ACTION ITEM. Word for word, please copy the line containing "Saopštenje gradonačelnika Zaječara" and all lines after it in the entries below, and only those, leaving every picture out.

━━━

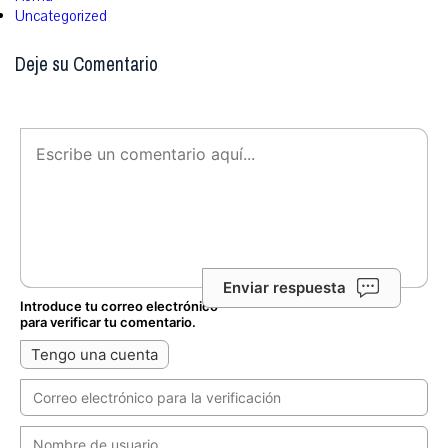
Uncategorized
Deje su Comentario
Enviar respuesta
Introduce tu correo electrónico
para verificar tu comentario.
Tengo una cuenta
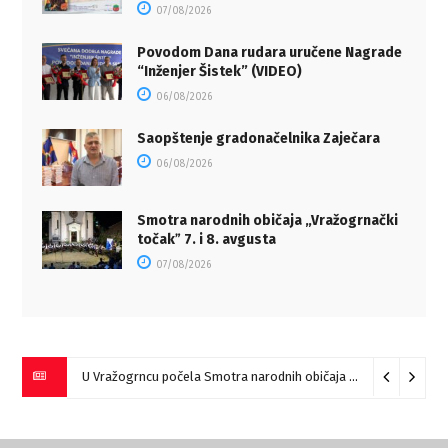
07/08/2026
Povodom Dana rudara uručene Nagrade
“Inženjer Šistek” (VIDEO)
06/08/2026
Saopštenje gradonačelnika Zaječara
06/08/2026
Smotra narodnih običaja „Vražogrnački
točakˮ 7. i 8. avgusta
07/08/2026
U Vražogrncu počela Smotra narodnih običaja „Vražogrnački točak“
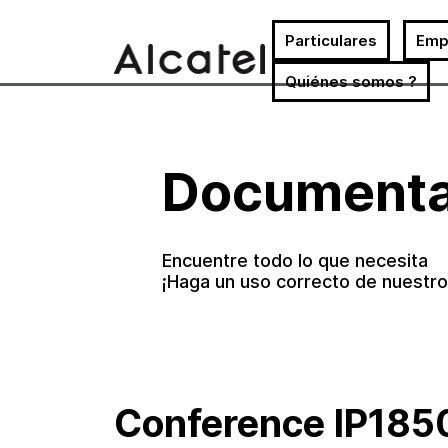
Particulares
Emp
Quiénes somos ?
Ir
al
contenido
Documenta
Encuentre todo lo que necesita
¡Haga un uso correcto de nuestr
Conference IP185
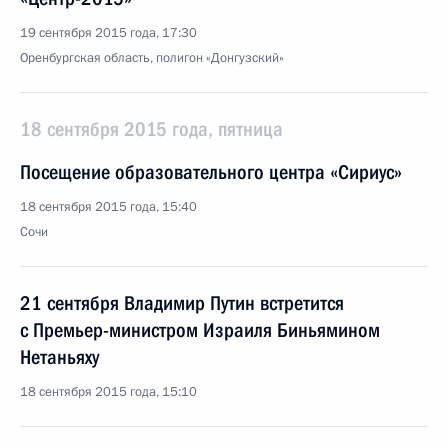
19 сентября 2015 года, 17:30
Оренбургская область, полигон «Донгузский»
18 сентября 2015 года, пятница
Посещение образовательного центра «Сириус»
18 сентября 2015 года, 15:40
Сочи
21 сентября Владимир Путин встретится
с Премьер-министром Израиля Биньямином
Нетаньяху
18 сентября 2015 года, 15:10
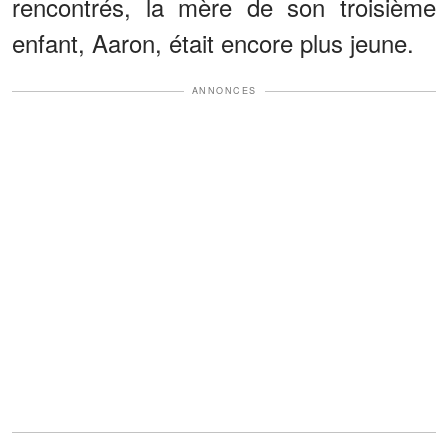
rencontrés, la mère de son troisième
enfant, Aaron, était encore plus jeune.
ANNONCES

━━━

PROBLEM SOLUTION.
Saopštenje gradonačelnika Zaječara
06/08/2026
Smotra narodnih običaja „Vražogrnački
točakˮ 7. i 8. avgusta
07/08/2026
U Vražogrncu počela Smotra narodnih običaja „Vražogrnački točak“
Particulares
Emp
Quiénes somos ?
Ir
al
contenido
Documenta
Encuentre todo lo que necesita
¡Haga un uso correcto de nuestr
Conference IP185
19 сентября 2015 года, 17:30
Оренбургская область, полигон «Донгузский»
18 сентября 2015 года, пятница
Посещение образовательного центра «Сириус»
18 сентября 2015 года, 15:40
Сочи
21 сентября Владимир Путин встретится
с Премьер-министром Израиля Биньямином
Нетаньяху
18 сентября 2015 года, 15:10
rencontrés, la mère de son troisième
enfant, Aaron, était encore plus jeune.
ANNONCES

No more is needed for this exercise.